Sonaural Festival – An Appreciation
Sonaural Festival is back for its second edition at WORM’s UBIK space this coming Thursday (12 March 2020). WORM asked the organisers to explain their work and modus operandi.
SONAURAL is an immersive journey into the realm of audio-visual installations and performances. The set-up is not the classic front-of-stage one. Rather, the visitor will be surrounded by the installations, bringing us closer into a frameless world, where abstract universal patterns will become a physical phenomena. Sonaural .2 is created by artists such as Ana Brumat and Henrietta Müller. The festival is curated by Jacques Kayser.
What we can forget easily is that stepping out of the instability can help us explore sites of ourselves we have not seen before. That translations through visuals, and musical languages can make us forget about time. If you open yourself to infinite time structures, where time becomes elastic and spaces dynamic, we can gradually accept the complexity of life.
“It is part of our ‘identity creation’, to reshape and adapt to our external environment and our personal emotions. This process makes me feel alienated towards myself, many times.
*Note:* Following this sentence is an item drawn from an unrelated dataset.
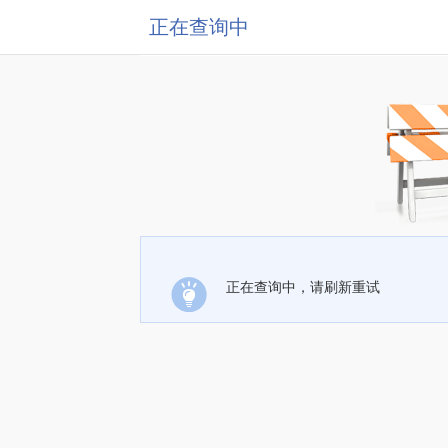
正在查询中
正在查询中，请刷新重试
It can be hard to find stable ground to shape an image of myself to the world, especially about my inner self. The abstract journey of flowing emotions and thoughts makes me constantly aware of time. And every day I hope to establish an identity that fits in the society I live in now.” – Anonymous writer.
Meet Jacques Kayser – organiser
Jacques Kayser is the main organiser of Sonaural’s two editions, where his personal fascination for audio-visual experience is revealed. The first edition focused on the sculptural elements around audio-visual culture. This time the spotlight is on artistic approaches to projections. He explains why visual art blended with electronic sounds and music can be a sublime combination:
“Audio-visual experiences are honest because there is just no escape, it’s you and the spatial set-up. You have to listen to your mind and body, accepting what is happening and not fight it. These experiences can evoke extremes, both pleasant and challenging. There is just no limit to it. It is amazing where our mind and body can go to, and audio-visual art shows us many ways.”
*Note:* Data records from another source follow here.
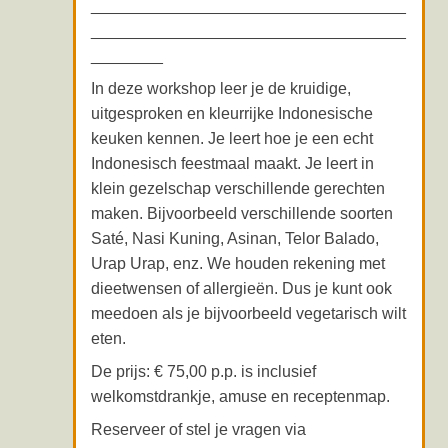
___________________________________
___________________________________
________
In deze workshop leer je de kruidige,
uitgesproken en kleurrijke Indonesische
keuken kennen. Je leert hoe je een echt
Indonesisch feestmaal maakt. Je leert in
klein gezelschap verschillende gerechten
maken. Bijvoorbeeld verschillende soorten
Saté, Nasi Kuning, Asinan, Telor Balado,
Urap Urap, enz. We houden rekening met
dieetwensen of allergieën. Dus je kunt ook
meedoen als je bijvoorbeeld vegetarisch wilt
eten.
De prijs: € 75,00 p.p. is inclusief
welkomstdrankje, amuse en receptenmap.
Reserveer of stel je vragen via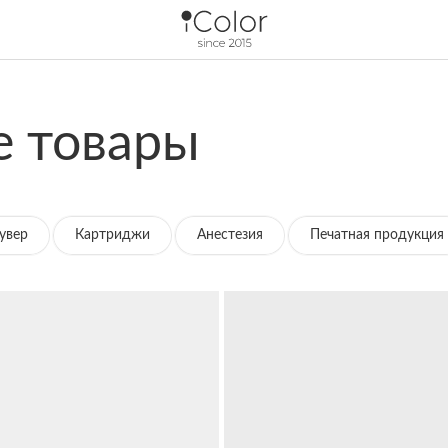
 товары
увер
Картриджи
Анестезия
Печатная продукция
Kayser sees the meaning of this event is one where creating a space allows people to fully immerse themselves in the artworks and performances. Both in an imaginative and sensory way and one where it’s posible to have a conversation with the artist.
Meet Henrietta Müller – interdisciplinary artist
Henrietta Müller sees Sonaural as an invitation to share time and space together, and experience the outcome of the actual questions posed by the artists. Her work is like a conversation piece, elaborating on questions and talking with the audience about possibilities of inner movements within personal understandings.
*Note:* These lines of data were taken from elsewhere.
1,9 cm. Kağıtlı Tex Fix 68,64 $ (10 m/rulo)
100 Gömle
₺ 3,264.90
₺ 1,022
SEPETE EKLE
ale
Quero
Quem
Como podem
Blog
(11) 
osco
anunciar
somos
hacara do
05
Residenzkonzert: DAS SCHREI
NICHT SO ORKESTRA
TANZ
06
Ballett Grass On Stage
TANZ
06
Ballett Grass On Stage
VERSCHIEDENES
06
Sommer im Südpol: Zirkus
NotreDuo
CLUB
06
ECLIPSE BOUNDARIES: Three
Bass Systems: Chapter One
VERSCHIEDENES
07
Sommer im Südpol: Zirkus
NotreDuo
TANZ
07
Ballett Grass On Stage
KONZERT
An interesting question for Henrietta and other artists like Ana Brumat is; ‘Are the artists responsible for the individuals’ inner experience?’. In one way, yes. Henrietta explains that their act does have an impact on the perspectives of the audience. The performances and installations are creating room for change ‘between’ perspectives.
For the audience it can be challenging to experience different perspectives and accept them. The creative freedom the artists have is the essence for their own creations. This also arouses challenges for the artist themselves. Henrietta explains that the only boundary for her imagination is not believing enough in herself. In this project, technology is helping her to:
“…express my urge to create awareness of the need of abstraction in our lives. Further challenging myself to learn instruments, softwares, new materials, keep interpretations open, experiment and practice more, that’s how you develop a stronger language and voice within AV culture.”
Henrietta explains that the main connective goal of working together with other artists at Sonaural, like Ana Brumat, is to talk about the value of art and to experiment with sounds and visuals. And to explore the imperceptible and translate it into a language for the rest of us. This happens between the walls of a non-conventional space, where the audience is able to walk around the installations. It is your own choice to stay close to the artist or, ‘… to just stay in the corner if that’s what the individual needs.’ says Henrietta. She says that:
“…Sonaural offers a night full of questions about our own boundaries and our capacity of letting our surroundings influence us, make us think, feel and also just have a good night.”